On April 25, the Bethlehem Town Board heard a proposal by a Kentucky-based firm called RST Technologies to develop a trash disposal facility in Glenmont on the tract of land along Route 144 between the Normans Kill and the PSEG electric generating facility. This site was formerly a dump for coal ash from the Niagara Mohawk generating station.
Though the waste disposal technology is called “gasification”, the process nevertheless burns garbage, as does incineration. The process is billed as being “green” and renewable because the heat generated by the process is used to heat water and produce steam which, in turn, generates electricity. Therefore, trash facilities of this nature are referred to as “waste-to-energy”, or WTE, facilities.
The proposed facility would bring in municipal solid waste (MSW or garbage) from out of the area by rail, barge and by truck to the site for processing.
Waste incineration plants, including those plants with the most modern state-of-the-art air pollution controls, create and release into the air we breathe types of chemical compounds known as dioxins and furons, as well as countless other toxic chemical compounds in the form of ultra-fine particles (particles measured in thousandths of millimeters). These toxic particles are too small to be filtered and are so small they easily pass through and defeat our body’s defense systems including our skin, our blood-brain barrier and placental barriers. Some of these toxic substances form compounds similar to human hormones that our bodily systems cannot recognize as foreign objects. Therefore, they can cause all kinds of bodily dysfunction such as lung diseases, cancers, heart diseases and birth defects in developing fetuses.
The proposed facility and its emissions would impact more than the immediate Glenmont section of the Town of Bethlehem. The site is within a short distance of Albany’s South End, which already experiences dirty air from industries at the Port of Albany, as well as a large volume of automobile and diesel truck exhaust traveling through that area on Interstate 787. The steep southbound grade of I-787 causes vehicles to emit even more exhaust than the northbound traffic, as they labor to travel up the hill.
At the same time, the emissions from the proposed garbage disposal facility would impact those communities on the east side of the Hudson River in southern Rensselaer County and northern Columbia County which are down-wind from Glenmont.
Besides the emissions of the facility itself, the emissions of the MSW during transport must be considered. The presenters mentioned the possibility of 100-car unit garbage trains. If these trains were to enter the site by way of the Delaware & Hudson Railway, they would likely spend time at the D&H Kenwood Yard in Albany’s South End, adjacent to low-income residential housing projects.
In addition to the negative environmental impacts of air emissions, WTE facilities negatively impact recycling and re-use efforts. WTE facilities are designed and constructed with a fairly fixed capacity and, therefore, a fixed demand for fuel. Since their fuel is garbage, there is not an opportunity to significantly reduce the amount of garbage that goes into them. In other words, they create a fixed demand for garbage and discourage recycling and re-use. Instead of recycling materials, such as plastic, paper and cardboard, these materials are sent up the smokestack, never to be available for use again. Why would we ever want to do that?
RST stated that they would need to have two local ordinances changed in order to develop the project: 1) There would need to be a change in Bethlehem’s ordinance prohibiting importation of solid waste into the town. 2) There would need to be a zoning change for the site.
It might take years to develop a project of this nature, much of which would involve getting the necessary permits from the New York State Department of Environmental Conservation. But once the permitting process for this kind of project gets started, it is a difficult, uphill fight to stop it. Especially in a political environment like Albany County’s which is ethically-challenged.
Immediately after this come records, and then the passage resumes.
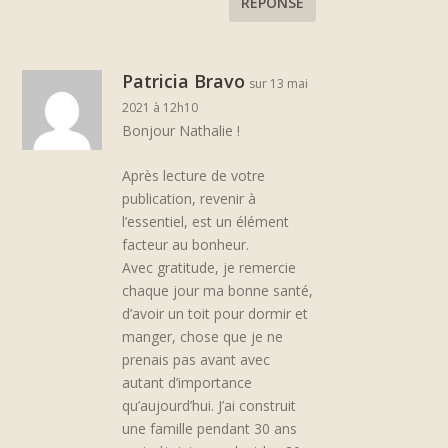
RÉPONSE
Patricia Bravo
sur 13 mai
2021 à 12h10
Bonjour Nathalie !
Après lecture de votre
publication, revenir à
l’essentiel, est un élément
facteur au bonheur.
Avec gratitude, je remercie
chaque jour ma bonne santé,
d’avoir un toit pour dormir et
manger, chose que je ne
prenais pas avant avec
autant d’importance
qu’aujourd’hui. J’ai construit
une famille pendant 30 ans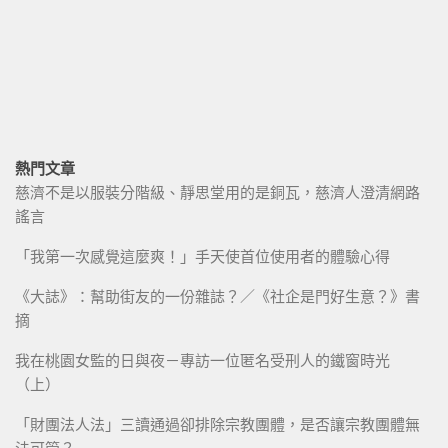
熱門文章
慈濟不是以服裝分階級、靜思堂用的是銅瓦，慈濟人澄清網路
謠言
「我第一次感覺這麼爽！」手天使首位使用者的體驗心得
《大誌》：幫助街友的一份雜誌？／《社企是門好生意？》書
摘
我在桃園女監的日與夜－專訪一位匿名受刑人的鐵窗時光
（上）
「財團法人法」三讀通過卻排除宗教團體，是否讓宗教團體無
In order to fight a project of this nature in the approval process, project opponents will likely need to hire an attorney and, perhaps, ultimately sue the Town of Bethlehem. This is expensive, time-consuming and the outcome is not guaranteed.
RST is being represented by a very politically-connected Albany attorney, Peter Lynch. Lynch is so connected, in fact, that he is running for State Supreme Court Justice in Albany County.
The Town of Bethlehem, like most municipalities in New York State, is feeling a budgetary pinch. One rumor is that RST has offered Bethlehem a few dollars a ton of its tipping fee if it will approve the project. That offer could make Bethlehem’s budget problems go away temporarily, and it makes it difficult for project opponents to be effective.
The best time to work to defeat this project is now, before the Town of Bethlehem changes its ordinance banning importation of solid waste, and before there is a zoning change. To work to defeat the project at this point, what is needed is strong public pressure on the Bethlehem Town Board Members and the Supervisor.
Pressure can be applied by writing to Supervisor John Clarkson expressing disapproval and concern for the project, by writing to Town Board Members, by writing letters-to-the-editors of Bethlehem’s weekly newspaper, The Spotlight, as well as the Altamont Enterprise. Opposition can also be voiced during public comment periods at the beginning of Town Board meetings (the second and fourth Wednesday of the month beginning at 6:00 PM).
If you are willing to speak at Town Board meetings, I encourage you to prepare written comments beforehand so that your presentation is well organized and is understood by Town Board Members.